= TASK TO CARRY OUT =
Without the pictures, write out every entry that follows exactly.

= EXCERPTED DATA =
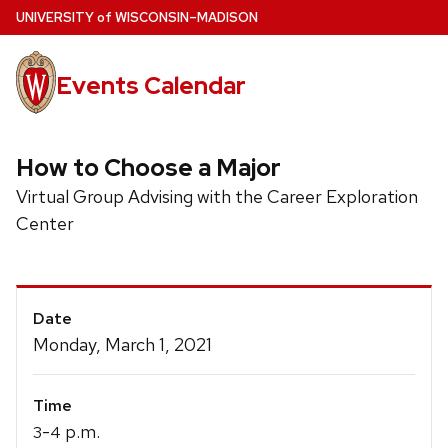
Skip
U
NIVERSITY
of
W
ISCONSIN
–MADISON
to
main
Events Calendar
content
How to Choose a Major
Virtual Group Advising with the Career Exploration
Center
Event
Date
Details
Monday, March 1, 2021
Time
-
p.m.
3
4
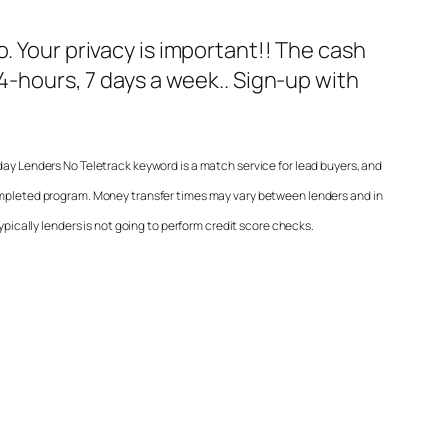
fo. Your privacy is important!! The cash
24-hours, 7 days a week.. Sign-up with
day Lenders No Teletrack
keyword is a match service for lead buyers, and
ompleted program. Money transfer times may vary between lenders and in
ypically lenders is not going to perform credit score checks.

= RESULT BELOW =
Skip
U
NIVERSITY
of
W
ISCONSIN
–MADISON
to
main
Events Calendar
content
How to Choose a Major
Virtual Group Advising with the Career Exploration
Center
Event
Date
Details
Monday, March 1, 2021
Time
-
p.m.
3
4
fo. Your privacy is important!! The cash
24-hours, 7 days a week.. Sign-up with
day Lenders No Teletrack
keyword is a match service for lead buyers, and
ompleted program. Money transfer times may vary between lenders and in
ypically lenders is not going to perform credit score checks.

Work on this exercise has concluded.